■ What is expected: Your task is to transcribe each record exactly and to omit every image.

■ Supplied records:
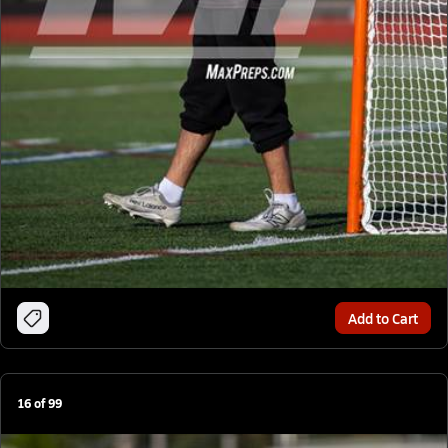
Add to Cart
16
of
99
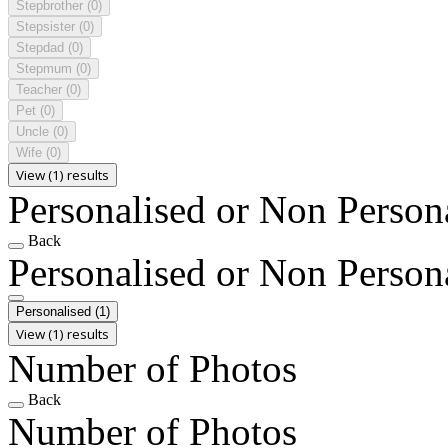
Stepbrother
(0)
Stepsister
(0)
Stepdad
(0)
Stepmum
(0)
Teacher
(0)
Pet
(0)
Uncle
(0)
Wife
(0)
View (1) results
Personalised or Non Person
Back
Personalised or Non Person
Personalised
(1)
View (1) results
Number of Photos
Back
Number of Photos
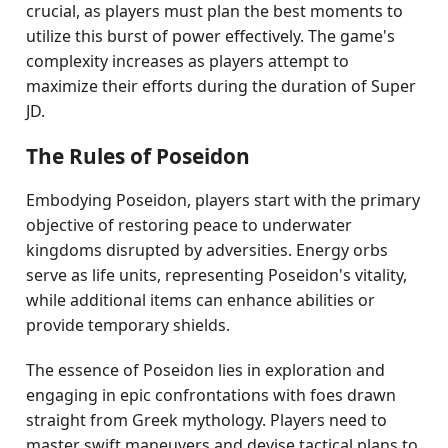
crucial, as players must plan the best moments to
utilize this burst of power effectively. The game's
complexity increases as players attempt to
maximize their efforts during the duration of Super
JD.
The Rules of Poseidon
Embodying Poseidon, players start with the primary
objective of restoring peace to underwater
kingdoms disrupted by adversities. Energy orbs
serve as life units, representing Poseidon's vitality,
while additional items can enhance abilities or
provide temporary shields.
The essence of Poseidon lies in exploration and
engaging in epic confrontations with foes drawn
straight from Greek mythology. Players need to
master swift maneuvers and devise tactical plans to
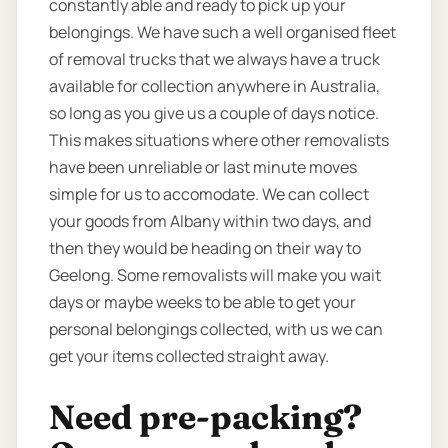
constantly able and ready to pick up your
belongings. We have such a well organised fleet
of removal trucks that we always have a truck
available for collection anywhere in Australia,
so long as you give us a couple of days notice.
This makes situations where other removalists
have been unreliable or last minute moves
simple for us to accomodate. We can collect
your goods from Albany within two days, and
then they would be heading on their way to
Geelong. Some removalists will make you wait
days or maybe weeks to be able to get your
personal belongings collected, with us we can
get your items collected straight away.
Need pre-packing?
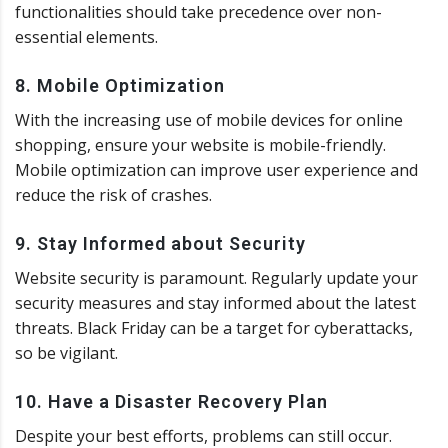
functionalities should take precedence over non-
essential elements.
8. Mobile Optimization
With the increasing use of mobile devices for online
shopping, ensure your website is mobile-friendly.
Mobile optimization can improve user experience and
reduce the risk of crashes.
9. Stay Informed about Security
Website security is paramount. Regularly update your
security measures and stay informed about the latest
threats. Black Friday can be a target for cyberattacks,
so be vigilant.
10. Have a Disaster Recovery Plan
Despite your best efforts, problems can still occur.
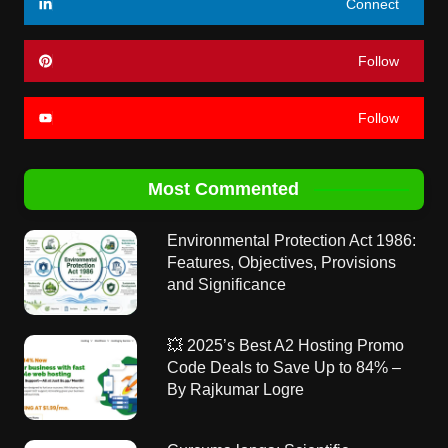
Connect
Follow
Follow
Most Commented
Environmental Protection Act 1986:
Features, Objectives, Provisions
and Significance
💥 2025’s Best A2 Hosting Promo
Code Deals to Save Up to 84% –
By Rajkumar Logre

■ The completed task:
Add to Cart
16
of
99
Stepbrother
(0)
Stepsister
(0)
Stepdad
(0)
Stepmum
(0)
Teacher
(0)
Pet
(0)
Uncle
(0)
Wife
(0)
View (1) results
Personalised or Non Person
Back
Personalised or Non Person
Personalised
(1)
View (1) results
Number of Photos
Back
Number of Photos
crucial, as players must plan the best moments to
utilize this burst of power effectively. The game's
complexity increases as players attempt to
maximize their efforts during the duration of Super
JD.
The Rules of Poseidon
Embodying Poseidon, players start with the primary
objective of restoring peace to underwater
kingdoms disrupted by adversities. Energy orbs
serve as life units, representing Poseidon's vitality,
while additional items can enhance abilities or
provide temporary shields.
The essence of Poseidon lies in exploration and
engaging in epic confrontations with foes drawn
straight from Greek mythology. Players need to
master swift maneuvers and devise tactical plans to
constantly able and ready to pick up your
belongings. We have such a well organised fleet
of removal trucks that we always have a truck
available for collection anywhere in Australia,
so long as you give us a couple of days notice.
This makes situations where other removalists
have been unreliable or last minute moves
simple for us to accomodate. We can collect
your goods from Albany within two days, and
then they would be heading on their way to
Geelong. Some removalists will make you wait
days or maybe weeks to be able to get your
personal belongings collected, with us we can
get your items collected straight away.
Need pre-packing?
functionalities should take precedence over non-
essential elements.
8. Mobile Optimization
With the increasing use of mobile devices for online
shopping, ensure your website is mobile-friendly.
Mobile optimization can improve user experience and
reduce the risk of crashes.
9. Stay Informed about Security
Website security is paramount. Regularly update your
security measures and stay informed about the latest
threats. Black Friday can be a target for cyberattacks,
so be vigilant.
10. Have a Disaster Recovery Plan
Despite your best efforts, problems can still occur.
Connect
Follow
Follow
Most Commented
Environmental Protection Act 1986:
Features, Objectives, Provisions
and Significance
💥 2025’s Best A2 Hosting Promo
Code Deals to Save Up to 84% –
By Rajkumar Logre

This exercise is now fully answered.